Bij verder doorvragen bleek C de tweede van vier kinderen, met een oudere zus en twee broertjes. Alle kinderen waren geboren na de genocide. Het gezin woonde een half uur van de stad en verbouwde wat bonen. Haar vader verdiende iets bij met de verkoop van telefoonkaarten, maar dat leverde niet veel op. De moeder van C was overleden bij de geboorte van het jongste kind, dat nu 15 jaar was. Vanaf dat moment moest C het gezin in hun lemen huisje verzorgen. Zij was de enige thuis die nooit naar school was geweest en ze kon niet lezen of schrijven. Haar oudere zus was altijd vaders favoriete dochter geweest, had nooit water hoeven halen, nooit hoeven koken en was inmiddels getrouwd. Vader was een aardige man, behalve tegenover C, die altijd op haar kop kreeg en door hem werd geslagen. Een jaar geleden had de tante van C haar weggehaald uit huis en meegenomen naar het hotelletje, waar ze haar huidige baan had gekregen. Ze verdiende niet veel, maar zeker genoeg om in leven te blijven. En nu zat ze hier op de polikliniek vanwege haar hoofdpijn.

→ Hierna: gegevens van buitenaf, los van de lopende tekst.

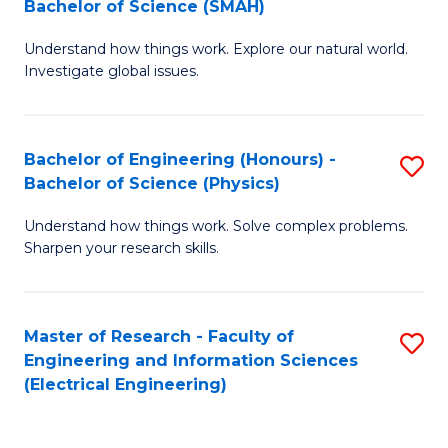
Bachelor of Science (SMAH)
B
B
Understand how things work. Explore our natural world.
of
of
Investigate global issues.
E
C
(
S
Bachelor of Engineering (Honours) -
S
-
to
Bachelor of Science (Physics)
B
B
C
Understand how things work. Solve complex problems.
of
of
Fa
Sharpen your research skills.
E
S
(
(
Master of Research - Faculty of
S
-
to
Engineering and Information Sciences
to
B
C
(Electrical Engineering)
C
of
Fa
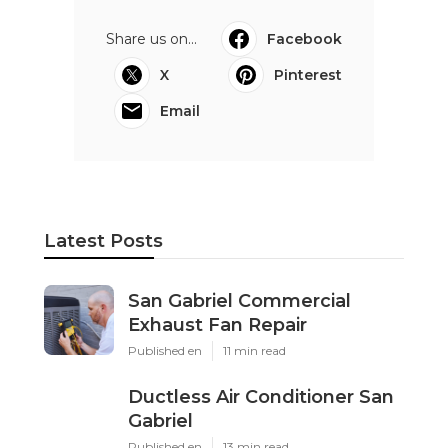
Share us on...
Facebook
X
Pinterest
Email
Latest Posts
San Gabriel Commercial
Exhaust Fan Repair
Published en
11 min read
Ductless Air Conditioner San
Gabriel
Published en
13 min read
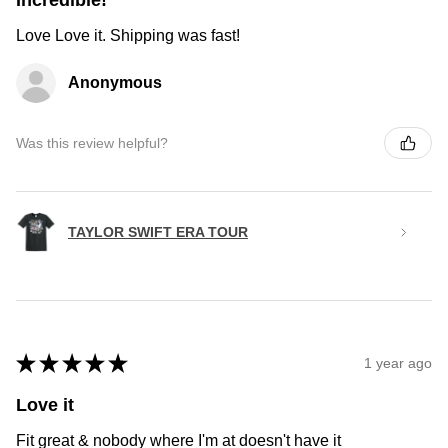
Incredible!
Love Love it. Shipping was fast!
Anonymous
Was this review helpful?
TAYLOR SWIFT ERA TOUR
★
★
★
★
★
1 year ago
Love it
Fit great & nobody where I'm at doesn't have it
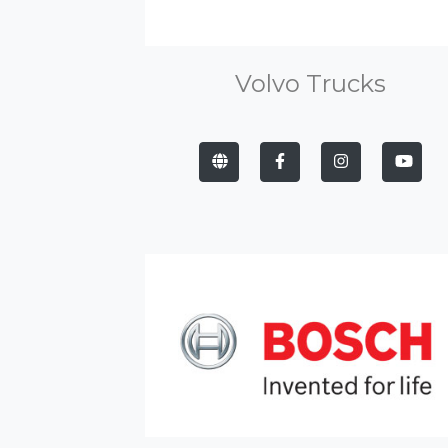
Volvo Trucks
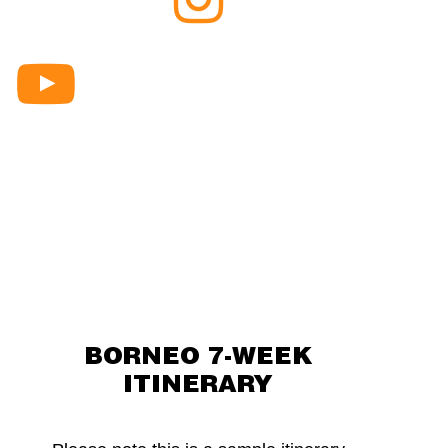
Borneo
Instagram
Raleigh
Debrief
series
BORNEO 7-WEEK
ITINERARY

M dacht dat C een angststoornis kon hebben en stelde medicatie voor. We bespraken onze bevindingen en stelden vast dat dit niet zo zeker was. Patiënten met een echte angststoornis blijven vaak maar praten, net als patiënten met narcistische trekken, al mag je daar geen diagnose op stellen natuurlijk. En we zagen geen angstige stemming of affect. We zagen een meisje dat altijd was genegeerd als persoon, werd uitgebuit en mishandeld en niet zelfstandig in het leven stond. We besloten vooralsnog geen hulponderzoek te doen naar de hoofdpijn, geen medicatie te geven en haar te laten begeleiden door de vrouwelijke psycholoog J op de polikliniek, om meer van haar te weten te komen. We prezen C dat ze naar ons toe was gekomen en legden haar uit dat ze recht had op meer begrip in haar leven en dat ze vertrouwelijk kon praten met J. In de weken die volgden werd duidelijk dat C een jaar eerder te horen had gekregen dat haar moeder niet haar echte moeder was. C was een buitenechtelijk kind van vader, dat als baby in het gezin was opgenomen en al snel was ingezet als huishoudster. De tante was haar echte moeder. Ze was de tante dankbaar dat ze haar had meegenomen om haar te behoeden voor meer slaag, maar ze voelde zich schuldig tegenover haar vader dat ze bestond en tegenover haar broertjes dat ze hen in de steek had gelaten. J wist een band met haar op te bouwen, haar in vele gesprekken emotioneel sterker en weerbaarder te maken. C leerde om zich te uiten, tegen de tante te praten en een stevigere relatie met haar op te bouwen. Dat was niet eenvoudig gezien de complexe verhoudingen, maar ze hield vol, zoals ze altijd alles had volgehouden. Omdat systeemtherapie er niet in zat moest C het allemaal alleen doen, maar ze deed het. Ze claimde vrije uren en ging voor het eerst in haar leven naar school, te midden van allemaal kleine kinderen. Zelf zei C uiteindelijk dat ze haar leven opnieuw was begonnen. Vanaf de eerste dag dat ze naar school ging, verdween de hoofdpijn. Wanneer ze naar J ging, liep ze altijd even bij me langs om een hand te geven en er ging voor mij een wereld open toen ik C voor het eerst zag lachen. Maanden later liet J me een briefje zien, dat C haar had geschreven na afronding van de begeleiding. Het was in eenvoudig Kirundi en J vertaalde het letterlijk: ‘Ik ben Burundese en ik kan tegen alles.’